# Predicting the Ratings 
---

# Introduction

Using tools of your choice, complete the following tasks. Keep it simple. The goal of the exercise is not to do the deepest EDA, build the best model possible, or spend lots of time building a robust solution. The goal is to demonstrate your ability to complete the end-to-end process in a reasonable timeframe and explain your thought process clearly.

## Dataset

This dataset contains data of over 1,000 products, including their ratings and reviews.

### Features

The dataset includes the following features:

- `product_id`: Product ID
- `product_name`: Name of the Product
- `category`: Category of the Product
- `discounted_price`: Discounted Price of the Product
- `actual_price`: Actual Price of the Product
- `discount_percentage`: Percentage of Discount for the Product
- `rating`: Rating of the Product
- `rating_count`: Number of people who voted for the Amazon rating

This rich dataset offers a comprehensive view of products, covering various aspects like pricing, ratings, and customer feedback, for data analysis and insight.


## Hints

###### Time Management and Simplicity
- Start with simple methods and ensure all necessary components are functioning correctly.

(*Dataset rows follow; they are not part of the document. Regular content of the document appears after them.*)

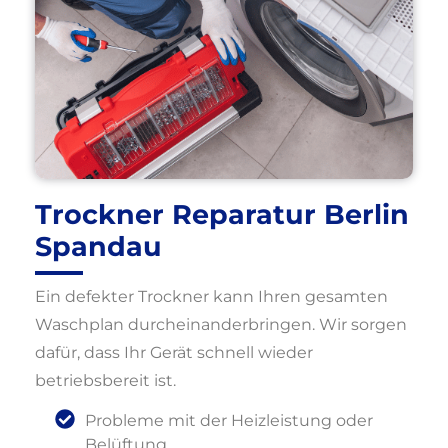
Trockner Reparatur Berlin
Spandau
Ein defekter Trockner kann Ihren gesamten
Waschplan durcheinanderbringen. Wir sorgen
dafür, dass Ihr Gerät schnell wieder
betriebsbereit ist.
Probleme mit der Heizleistung oder
Belüftung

- Use markdown in your Notebook to record assumptions, decisions, and any experimental techniques.

- Explain the creation and transformation of data columns, focusing on how these changes can enhance insights and model performance.

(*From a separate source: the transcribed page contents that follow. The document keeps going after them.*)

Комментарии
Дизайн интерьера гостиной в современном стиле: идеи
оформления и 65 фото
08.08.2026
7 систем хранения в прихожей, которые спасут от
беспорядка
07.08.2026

###### Exploratory Data Analysis (EDA)
- Evaluate data completeness and check for missing values.
- Generate visualisations to understand the distributions of variables like ‘category’, ‘actual_price’, ‘discount_price’, ‘discount’, ‘rating’, and ‘rating_count’. Include engineered columns if applicable.
- Investigate correlations between variables and describe the methods used for this analysis.

###### Model Development and Evaluation
- Build a model to predict ‘rating’, explaining the choice of modeling approach.
- Assess the model's accuracy and justify the chosen accuracy metric.

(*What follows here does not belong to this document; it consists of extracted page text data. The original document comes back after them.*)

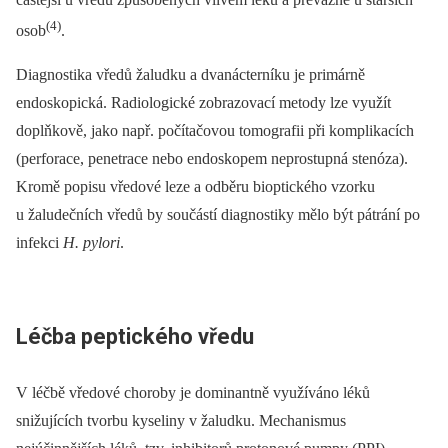
(4)
osob
.
Diagnostika vředů žaludku a dvanácterníku je primárně
endoskopická. Radiologické zobrazovací metody lze využít
doplňkově, jako např. počítačovou tomografii při komplikacích
(perforace, penetrace nebo endoskopem neprostupná stenóza).
Kromě popisu vředové leze a odběru bioptického vzorku
u žaludečních vředů by součástí diagnostiky mělo být pátrání po
infekci
H. pylori
.
Léčba peptického vředu
V léčbě vředové choroby je dominantně využíváno léků
snižujících tvorbu kyseliny v žaludku. Mechanismus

###### Insights, Explanation, and Model Improvement
- Analyse the importance of features in your model and the criteria for evaluating their significance.
- Describe the relationship between key variables and the prediction, including the methods used for this examination.
- Discuss the predictability of ‘rating’ based on available data and provide reasons.
- Suggest methods to enhance model performance.
- Offer a simplified, non-technical summary of your findings and learnings from the analysis.

###### Modeling Methodology
- Provide a concise explanation of your choices in the modeling process, highlighting alignment with analysis objectives.

###### Model Evaluation and Metrics
- Discuss your approach to evaluating model accuracy and the rationale behind the selection of specific evaluation metrics.


## Interview Focus

During the interview, we are most interested in the following:

1. Your understanding of how your model is performing with respect to the business problem.
2. Your ability to explain the assumptions and modeling decisions you have made.
3. Your plan for how you would put this model into production.
---

### Getting started
The data for this interview case is provided in a parquet file that can be loaded directly into a pandas dataframe as shown below. In order for reading parquet file make sure the pyarrow package is installed.

In [1]:
###### Load data to DataFrame
import pandas as pd
df = pd.read_csv('amazon.csv')

In [2]:
df.columns

Index(['product_id', 'product_name', 'category', 'discounted_price',
       'actual_price', 'discount_percentage', 'rating', 'rating_count'],
      dtype='object')